Poilievre's threat to topple the Trudeau government comes as the federal carbon tax is set to rise 23% on April 1.

“Today I am announcing that I'm giving Trudeau one last chance to spike his hike, one last chance, and only one more day,” the Conservative leader told to the party's national caucus in Ottawa.

“If Trudeau does not declare, today, an end to his forthcoming tax increases on food, gas and heat,” Poilievre said the Conservatives “will introduce a motion of non-confidence in the prime minister.”

Poilievre said people are struggling to “eat, heat and house themselves,” and called for an election to be held so Canadians “can vote in a carbon tax election.”

The motion is likely to fail, however, given the Liberals' minority government is propped up by an agreement with the New Democrats, who are also strong supporters of the carbon tax.

The carbon scheme will see the tax rise from where it currently sits — $65 per tonne — on April 1 before eventually rising to $170 per tonne by 2030, an increase that even the state broadcaster acknowledges will add nearly 40 cents per litre to the price of gas.

The carbon tax was a contentious issue during Canada's 2019 federal election, when then-environment minister Catherine McKenna said the Liberals' price per tonne would not increase after a 2022's rise to $50 per tonne.

“The plan is not to increase the price post-2022,” McKenna definitively said in 2019, as reported by the National Post.

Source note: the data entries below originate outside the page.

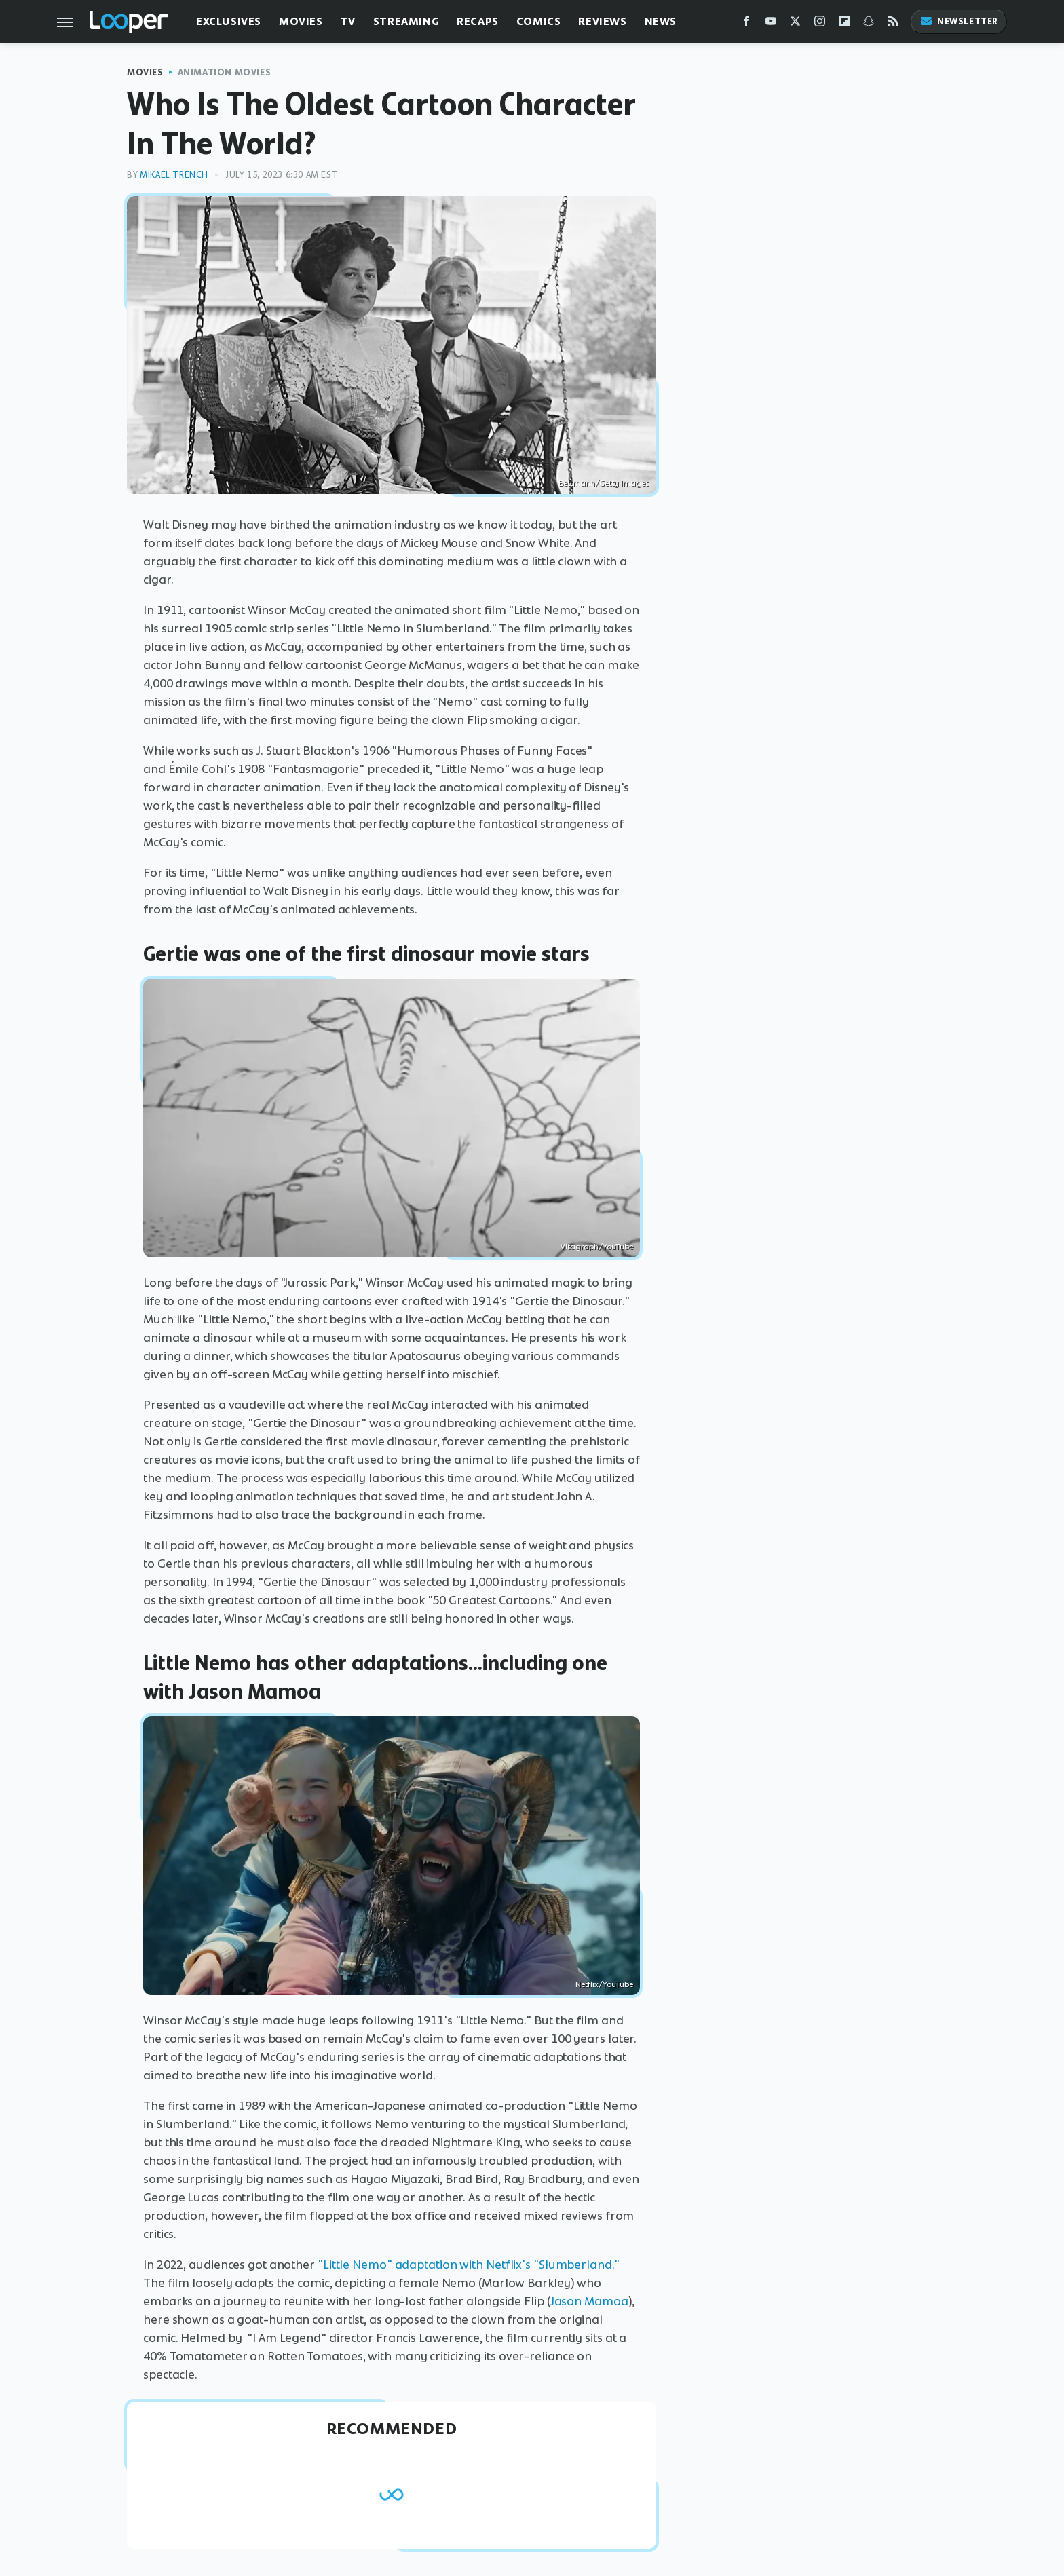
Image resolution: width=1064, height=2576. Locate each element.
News (661, 21)
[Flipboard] (844, 24)
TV (348, 21)
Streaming (406, 21)
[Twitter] (795, 24)
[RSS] (893, 24)
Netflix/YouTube (604, 1984)
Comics (538, 21)
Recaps (478, 21)
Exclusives (228, 21)
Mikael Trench (174, 175)
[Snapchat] (868, 24)
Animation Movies (224, 72)
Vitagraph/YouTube (596, 1247)
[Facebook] (746, 24)
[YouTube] (771, 24)
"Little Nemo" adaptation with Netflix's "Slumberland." (469, 2264)
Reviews (602, 21)
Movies (301, 21)
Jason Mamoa (589, 2301)
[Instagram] (819, 24)
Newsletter (958, 21)
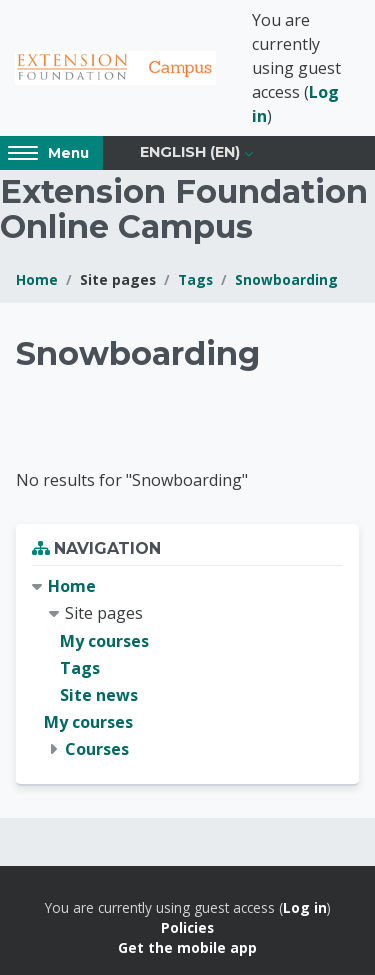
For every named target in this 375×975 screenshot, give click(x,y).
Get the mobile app (187, 947)
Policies (187, 927)
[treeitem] (187, 668)
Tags (195, 279)
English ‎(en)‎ (190, 152)
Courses (97, 749)
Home (37, 279)
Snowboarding (286, 279)
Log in (305, 907)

Serving as a Conservative MP at the time, Poilievre fired back at McKenna. 

“She admitted that if re-elected the carbon tax would go much higher than Liberals previously said,” Poilievre responded, per CTV News.

Ultimately, the Liberals did increase the tax in efforts to comply with the goals laid in the United Nations Framework Convention on Climate Change, which the organization itself describes as “lofty but specific.”

Ahead of the April 1 increase, premiers from across Canada have spoken out about the harm this will cause. Last week, several premiers, including the Liberal premier of Newfoundland and Labrador, Andrew Furey, called on Trudeau to pause the carbon tax hike.

 “After years of increasing living costs, there is a need to fully grasp and address the magnitude inflation's effects on citizens, particularly those most in need,” Furey wrote to Trudeau.